Die Fraktionen einigten sich in ihren abschließenden Verhandlungen demnach unter anderem darauf, die Konsumverbote in der Nähe von Schulen und ähnlichen Einrichtungen auf einen Abstand von hundert Meter zu reduzieren. Vorher waren 200 Meter geplant.

Ebenfalls entschärft wurden die Regeln beim Cannabis aus Eigenanbau: Hier soll künftig der Besitz von bis zu 50 Gramm erlaubt sein - statt 25 Gramm. Die Strafbarkeit soll dabei im privaten Raum erst ab 60 Gramm greifen, im öffentlichen ab 30 Gramm. Darunter gilt der Besitz als Ordnungswidrigkeit. Zudem sollen laut Kappert-Gonther Strafvorschriften und Bußgelder auf "angemessene Größenordnungen" reduziert werden.

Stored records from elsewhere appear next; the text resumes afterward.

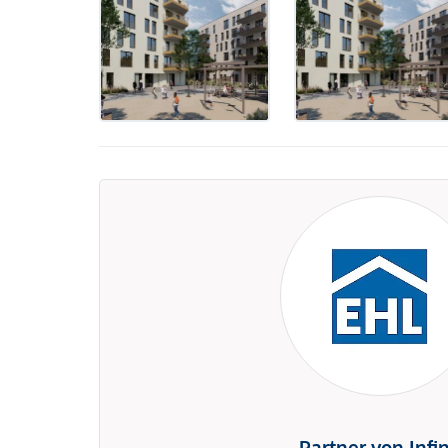
Partner von Infi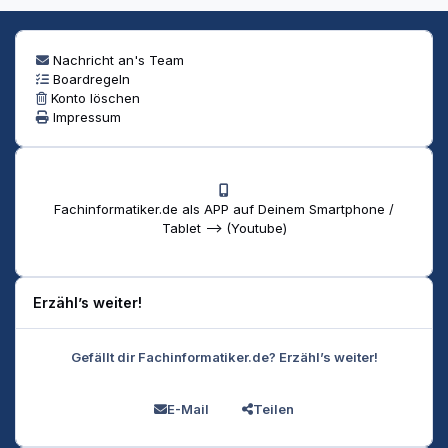
Nachricht an's Team
Boardregeln
Konto löschen
Impressum
Fachinformatiker.de als APP auf Deinem Smartphone /
Tablet --> (Youtube)
Erzähl’s weiter!
Gefällt dir Fachinformatiker.de? Erzähl’s weiter!
E-Mail
Teilen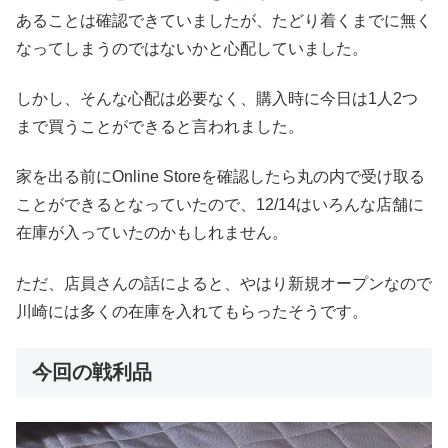
あることは確認できていましたが、たどり着くまでに無く
なってしまうのではないかと心配していました。
しかし、そんな心配は必要なく、購入時に今日は1人2つ
まで買うことができると言われました。
家を出る前にOnline Storeを確認したら丸の内で受け取る
ことができるとなっていたので、12/14はいろんな店舗に
在庫が入っていたのかもしれません。
ただ、店員さんの話によると、やはり新規オープンなので
川崎には多くの在庫を入れてもらったそうです。
今回の戦利品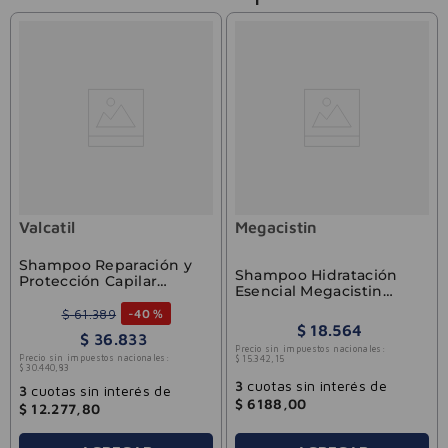
Valcatil
Megacistin
Shampoo Reparación y
Shampoo Hidratación
Protección Capilar
Esencial Megacistin
Valcatil Complex 300ml
Therapy 240ml
$
61
.
389
-
40 %
$
18
.
564
$
36
.
833
Precio sin impuestos nacionales:
Precio sin impuestos nacionales:
$
15
.
342
,
15
$
30
.
440
,
83
3
cuotas sin interés de
3
cuotas sin interés de
$
6188
,
00
$
12
.
277
,
80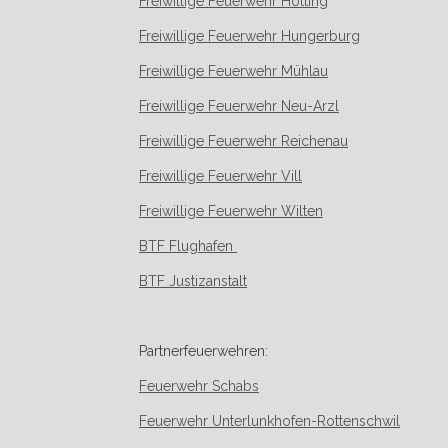
Freiwillige Feuerwehr Hötting
Freiwillige Feuerwehr Hungerburg
Freiwillige Feuerwehr Mühlau
Freiwillige Feuerwehr Neu-Arzl
Freiwillige Feuerwehr Reichenau
Freiwillige Feuerwehr Vill
Freiwillige Feuerwehr Wilten
BTF Flughafen
BTF Justizanstalt
Partnerfeuerwehren:
Feuerwehr Schabs
Feuerwehr Unterlunkhofen-Rottenschwil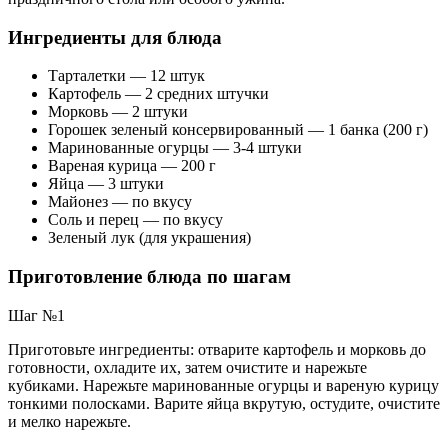
Ингредиенты для блюда
Тарталетки — 12 штук
Картофель — 2 средних штучки
Морковь — 2 штуки
Горошек зеленый консервированный — 1 банка (200 г)
Маринованные огурцы — 3-4 штуки
Вареная курица — 200 г
Яйца — 3 штуки
Майонез — по вкусу
Соль и перец — по вкусу
Зеленый лук (для украшения)
Приготовление блюда по шагам
Шаг №1
Приготовьте ингредиенты: отварите картофель и морковь до
готовности, охладите их, затем очистите и нарежьте
кубиками. Нарежьте маринованные огурцы и вареную курицу
тонкими полосками. Варите яйца вкрутую, остудите, очистите
и мелко нарежьте.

Der Gesetzentwurf wurde Ende Oktober zum ersten Mal im Bundestag beraten - eine abschließende Verabschiedung steht noch aus. Der Cannabis-Bezug soll den Plänen zufolge über nicht kommerzielle Vereine in begrenztem Umfang - maximal 25 Gramm Cannabis pro Tag - ermöglicht werden. Im Eigenanbau sollen bis zu drei Pflanzen erlaubt sein. Für Jugendliche unter 18 Jahren wird der Besitz und Konsum von Cannabis weiterhin verboten bleiben.